Closed gallogiulia closed 4 years ago
This seems to be an issue with Spark running out of memory. There are some helpful resources on configuring Spark here: https://blog.cloudera.com/how-to-tune-your-apache-spark-jobs-part-2/ http://site.clairvoyantsoft.com/understanding-resource-allocation-configurations-spark-application/
one particular configuration parameter that can be useful to adjust is: yarn_scheduler_maximum_allocation_mb
Hope that helps, tuning Spark can be difficult, I find it useful sometime to spin up a large cluster in Azure Databricks to figure out if the issue is a memory constraint or something else.

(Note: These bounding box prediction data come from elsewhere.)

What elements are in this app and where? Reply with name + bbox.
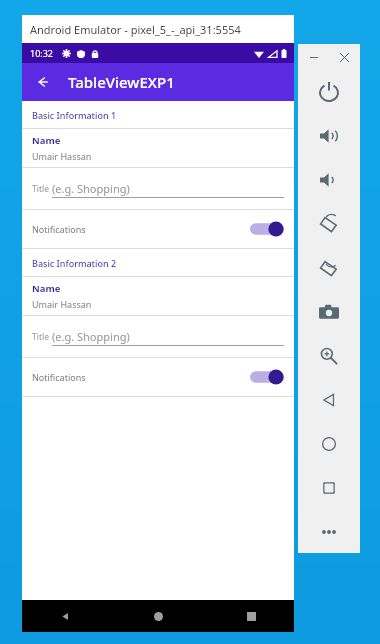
button[interactable]: Back	[30, 69, 56, 95]
button[interactable]: Back	[52, 603, 78, 629]
staticText: TableViewEXP1	[68, 72, 175, 92]
button[interactable]: Screenshot	[298, 290, 360, 334]
button[interactable]: Home	[145, 603, 171, 629]
button[interactable]: Overview	[298, 466, 360, 510]
staticText: Name	[32, 282, 61, 295]
staticText: Name	[32, 134, 61, 147]
button[interactable]: Name	[22, 129, 294, 167]
staticText: Android Emulator - pixel_5_-_api_31:5554	[30, 22, 241, 37]
button[interactable]: Recents	[238, 603, 264, 629]
staticText: Umair Hassan	[32, 150, 92, 162]
button[interactable]: Close	[336, 49, 352, 65]
staticText: Umair Hassan	[32, 298, 92, 310]
staticText: (e.g. Shopping)	[52, 181, 130, 196]
staticText: Title	[32, 183, 49, 195]
button[interactable]: Volume up	[298, 114, 360, 158]
staticText: (e.g. Shopping)	[52, 329, 130, 344]
button[interactable]: Home	[298, 422, 360, 466]
button[interactable]: Rotate right	[298, 246, 360, 290]
staticText: Basic Information 2	[32, 257, 117, 269]
button[interactable]: Notifications	[22, 358, 294, 396]
button[interactable]: Minimize	[306, 49, 322, 65]
button[interactable]: Notifications	[22, 210, 294, 248]
button[interactable]: More	[298, 510, 360, 553]
staticText: Notifications	[32, 223, 86, 235]
button[interactable]: Title	[22, 316, 294, 357]
button[interactable]: Title	[22, 168, 294, 209]
button[interactable]: Volume down	[298, 158, 360, 202]
button[interactable]: Name	[22, 277, 294, 315]
staticText: Notifications	[32, 371, 86, 383]
staticText: Title	[32, 331, 49, 343]
button[interactable]: Zoom	[298, 334, 360, 378]
staticText: Basic Information 1	[32, 109, 117, 121]
button[interactable]: Rotate left	[298, 202, 360, 246]
staticText: 10:32	[30, 47, 54, 59]
button[interactable]: Power	[298, 70, 360, 114]
button[interactable]: Back	[298, 378, 360, 422]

@gramhagen Thank you so much for your help with this. I will look at the links you provided
Description
I am using the als_deep_dive notebook and fiddling with the different size of the Spark instance, and the iterations of the ALS algorithm. Everything works until I increase the iterations from 15 to 20, or I change the memory from 16 to 32, in this line
spark = start_or_get_spark("ALS Deep Dive", memory="32g")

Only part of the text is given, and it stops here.